For data to become something that creates value in an ecosystem, there needs to be trust in the good and secure management of data. This requires organisations to step up to the plate in defining a vision and strategy for data collection and analytics, but also align their data architectures (IBM, 2023) to those strategy and vision. The overall strategy of European data policy is to create a true European single market for data (European Commission, 2023e), where value can be created from data within an ecosystem of organisations. There is an ambition to create sectoral data spaces, where partnerships around shared data can form and result in the co-creation and development of new and innovative applications. This requires many practical considerations for organisations in their technical architecture, such as:
- Traceability of data: when we create data spaces, the opportunity to track who collected what data and under which conditions, has to exist.
- Managing secure access to authorised partners and people: data spaces also need to foresee governance in terms of who has access to shared data and to what extent this access reaches.
- Legal framework to agree access and management of access: all parties in a data ecosystem need to have a legal cooperation structure through which they can share data in a trusted context.

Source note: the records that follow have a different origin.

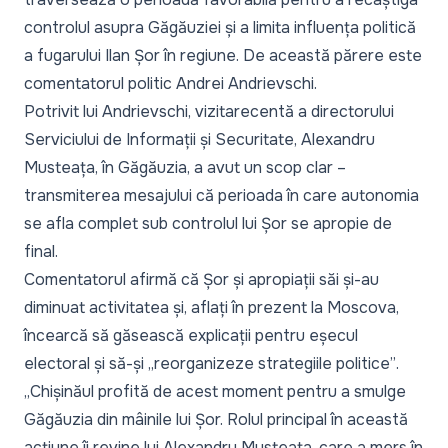
controlul asupra Găgăuziei și a limita influența politică
a fugarului Ilan Șor în regiune. De această părere este
comentatorul politic Andrei Andrievschi.
Potrivit lui Andrievschi,
vizita
recentă a directorului
Serviciului de Informații și Securitate, Alexandru
Musteața, în Găgăuzia, a avut un scop clar –
transmiterea mesajului că perioada în care autonomia
se afla complet sub controlul lui Șor se apropie de
final.
Comentatorul afirmă că Șor și apropiații săi și-au
diminuat activitatea și, aflați în prezent la Moscova,
încearcă să găsească explicații pentru eșecul
electoral și să-și
„reorganizeze strategiile politice”
.
„Chișinăul profită de acest moment pentru a smulge
Găgăuzia din mâinile lui Șor. Rolul principal în această
acțiune îi revine lui Alexandru Musteața, care a mers în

If data is becoming so prevalent, this means more and more of us will come in touch with data-based IT products. Gartner predicts that this year, “data literacy will become an explicit and necessary driver of business value,” with nearly 80% of companies indicating data as a key factor in its strategic plans (Gartner, 2023a). This article gives more insight into how data can be used to guide human decision-making and which skills are demanded from us, to employ these new tools effectively to gain more insight and choose wisely.
How do we interact with data-based IT products?
We already interact with data every day through various data-based applications. We may not always recognise them as such, as they present to us this data in non-obvious ways.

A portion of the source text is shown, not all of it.